_PROBLEM TO SOLVE_
Search the records below for the string "name" and copy each line where it turns up.

_Rendered page images_
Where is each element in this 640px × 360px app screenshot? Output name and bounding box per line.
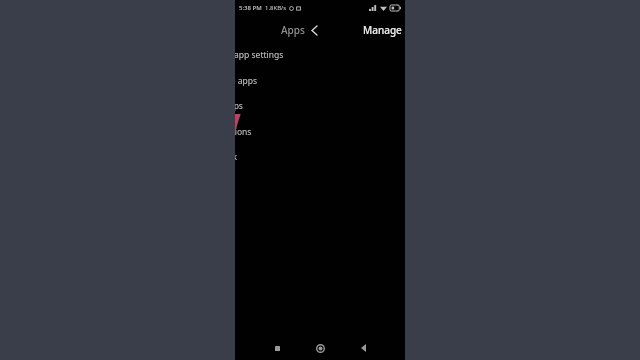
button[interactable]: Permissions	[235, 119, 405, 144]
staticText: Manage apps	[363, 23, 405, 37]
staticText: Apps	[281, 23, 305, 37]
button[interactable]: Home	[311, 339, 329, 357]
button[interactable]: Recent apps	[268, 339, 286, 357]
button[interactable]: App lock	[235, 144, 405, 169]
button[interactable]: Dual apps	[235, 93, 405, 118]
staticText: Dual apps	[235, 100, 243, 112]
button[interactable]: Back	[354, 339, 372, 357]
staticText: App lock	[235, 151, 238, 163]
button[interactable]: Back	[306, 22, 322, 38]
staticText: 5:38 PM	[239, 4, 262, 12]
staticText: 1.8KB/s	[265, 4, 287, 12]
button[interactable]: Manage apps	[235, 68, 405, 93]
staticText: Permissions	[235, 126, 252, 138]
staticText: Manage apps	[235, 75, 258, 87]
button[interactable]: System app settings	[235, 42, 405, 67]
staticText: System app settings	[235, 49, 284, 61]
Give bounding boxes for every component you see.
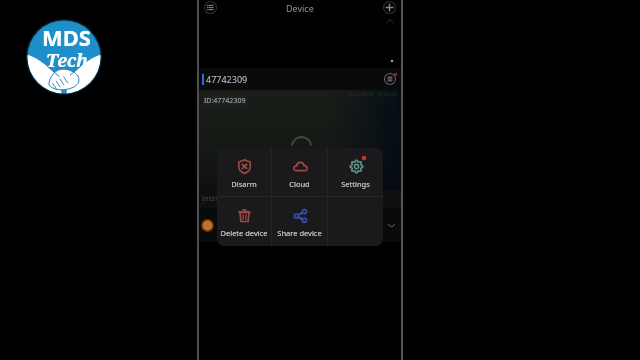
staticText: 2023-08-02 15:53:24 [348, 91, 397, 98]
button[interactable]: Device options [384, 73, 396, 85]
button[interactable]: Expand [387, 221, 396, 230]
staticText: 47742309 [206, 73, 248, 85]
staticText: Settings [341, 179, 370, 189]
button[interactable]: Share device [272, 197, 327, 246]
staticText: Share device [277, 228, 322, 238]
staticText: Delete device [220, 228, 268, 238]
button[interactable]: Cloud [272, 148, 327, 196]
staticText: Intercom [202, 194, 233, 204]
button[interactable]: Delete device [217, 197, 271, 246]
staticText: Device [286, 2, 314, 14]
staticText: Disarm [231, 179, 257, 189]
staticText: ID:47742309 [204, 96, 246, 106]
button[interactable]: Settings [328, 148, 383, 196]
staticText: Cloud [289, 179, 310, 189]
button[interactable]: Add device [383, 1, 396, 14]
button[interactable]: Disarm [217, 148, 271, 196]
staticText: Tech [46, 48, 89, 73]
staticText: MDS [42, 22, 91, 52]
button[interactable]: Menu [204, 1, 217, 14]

---

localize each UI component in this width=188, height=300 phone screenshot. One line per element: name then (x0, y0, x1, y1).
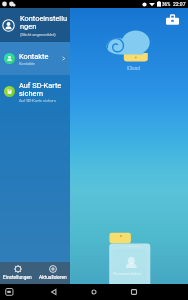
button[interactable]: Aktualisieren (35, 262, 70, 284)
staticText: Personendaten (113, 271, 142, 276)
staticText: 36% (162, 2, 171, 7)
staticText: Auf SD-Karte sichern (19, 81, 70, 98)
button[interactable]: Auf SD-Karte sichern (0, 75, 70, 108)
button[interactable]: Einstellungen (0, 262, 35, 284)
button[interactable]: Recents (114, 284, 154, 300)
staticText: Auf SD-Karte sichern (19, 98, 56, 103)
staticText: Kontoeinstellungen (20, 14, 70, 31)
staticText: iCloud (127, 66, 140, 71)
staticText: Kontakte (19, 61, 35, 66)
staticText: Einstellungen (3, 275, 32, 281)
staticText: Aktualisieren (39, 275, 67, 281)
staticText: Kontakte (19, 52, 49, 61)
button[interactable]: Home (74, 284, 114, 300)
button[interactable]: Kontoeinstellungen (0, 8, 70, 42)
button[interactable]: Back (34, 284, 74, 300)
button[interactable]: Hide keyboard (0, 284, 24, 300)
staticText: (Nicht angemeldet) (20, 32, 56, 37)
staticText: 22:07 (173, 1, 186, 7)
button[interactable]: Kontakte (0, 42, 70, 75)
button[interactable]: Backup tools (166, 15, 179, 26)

_ANSWER TO THIS EXERCISE_
Where is each element in this 640px × 360px app screenshot? Output name and bounding box per line.
localize each UI component in this width=188, height=300 phone screenshot. One line per element: name then (x0, y0, x1, y1).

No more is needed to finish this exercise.